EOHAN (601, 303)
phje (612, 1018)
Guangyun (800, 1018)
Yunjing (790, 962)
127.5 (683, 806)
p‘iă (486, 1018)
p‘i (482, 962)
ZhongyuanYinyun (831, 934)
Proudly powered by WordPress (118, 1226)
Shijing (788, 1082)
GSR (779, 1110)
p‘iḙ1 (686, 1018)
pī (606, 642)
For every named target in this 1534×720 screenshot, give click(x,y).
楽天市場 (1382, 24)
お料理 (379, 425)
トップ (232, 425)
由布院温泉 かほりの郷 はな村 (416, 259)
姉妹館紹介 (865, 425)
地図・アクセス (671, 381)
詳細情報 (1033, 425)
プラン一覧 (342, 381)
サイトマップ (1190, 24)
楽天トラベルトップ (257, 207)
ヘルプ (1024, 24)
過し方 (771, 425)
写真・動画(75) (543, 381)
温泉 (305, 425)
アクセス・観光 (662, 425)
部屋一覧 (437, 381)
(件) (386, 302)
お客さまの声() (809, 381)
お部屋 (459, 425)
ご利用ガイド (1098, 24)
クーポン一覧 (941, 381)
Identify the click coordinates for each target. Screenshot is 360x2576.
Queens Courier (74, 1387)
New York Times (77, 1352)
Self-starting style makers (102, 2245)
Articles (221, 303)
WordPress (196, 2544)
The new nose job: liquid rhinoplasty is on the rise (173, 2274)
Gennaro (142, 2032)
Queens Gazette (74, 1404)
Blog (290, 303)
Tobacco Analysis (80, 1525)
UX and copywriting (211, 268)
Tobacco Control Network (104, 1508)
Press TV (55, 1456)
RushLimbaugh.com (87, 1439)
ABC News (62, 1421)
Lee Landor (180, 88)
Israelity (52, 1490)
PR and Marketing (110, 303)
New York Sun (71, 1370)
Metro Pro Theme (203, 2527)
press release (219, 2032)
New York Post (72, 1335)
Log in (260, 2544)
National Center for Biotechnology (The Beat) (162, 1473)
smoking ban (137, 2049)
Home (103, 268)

◇ ◇ ◇ ◇

• Exercise aim: Starting at the line above that holds "ヘルプ (1024, 24)" and ending at the line that holds "Metro Pro Theme (203, 2527)", transcribe each line exactly and include no other lines.

• Solution for this task:
ヘルプ (1024, 24)
過し方 (771, 425)
写真・動画(75) (543, 381)
温泉 (305, 425)
アクセス・観光 (662, 425)
部屋一覧 (437, 381)
(件) (386, 302)
お客さまの声() (809, 381)
お部屋 (459, 425)
ご利用ガイド (1098, 24)
クーポン一覧 (941, 381)
Identify the click coordinates for each target. Screenshot is 360x2576.
Queens Courier (74, 1387)
New York Times (77, 1352)
Self-starting style makers (102, 2245)
Articles (221, 303)
WordPress (196, 2544)
The new nose job: liquid rhinoplasty is on the rise (173, 2274)
Gennaro (142, 2032)
Queens Gazette (74, 1404)
Blog (290, 303)
Tobacco Analysis (80, 1525)
UX and copywriting (211, 268)
Tobacco Control Network (104, 1508)
Press TV (55, 1456)
RushLimbaugh.com (87, 1439)
ABC News (62, 1421)
Lee Landor (180, 88)
Israelity (52, 1490)
PR and Marketing (110, 303)
New York Sun (71, 1370)
Metro Pro Theme (203, 2527)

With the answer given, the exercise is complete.